◆ Description of the task ◆
The records below need to come back exactly as they are, pictures omitted.

Data records
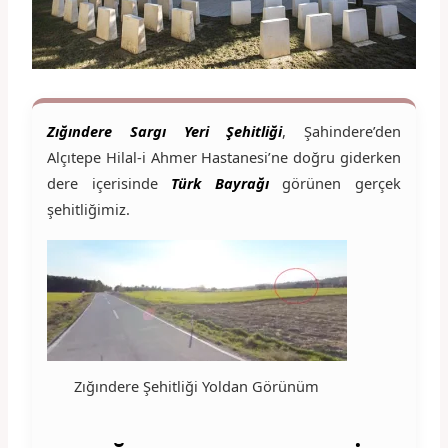
Zığındere Sargı Yeri Şehitliği
, Şahindere’den
Alçıtepe Hilal-i Ahmer Hastanesi’ne doğru giderken
dere içerisinde
Türk Bayrağı
görünen gerçek
şehitliğimiz.
Zığındere Şehitliği Yoldan Görünüm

◆ Solution below ◆
Zığındere Sargı Yeri Şehitliği
, Şahindere’den
Alçıtepe Hilal-i Ahmer Hastanesi’ne doğru giderken
dere içerisinde
Türk Bayrağı
görünen gerçek
şehitliğimiz.
Zığındere Şehitliği Yoldan Görünüm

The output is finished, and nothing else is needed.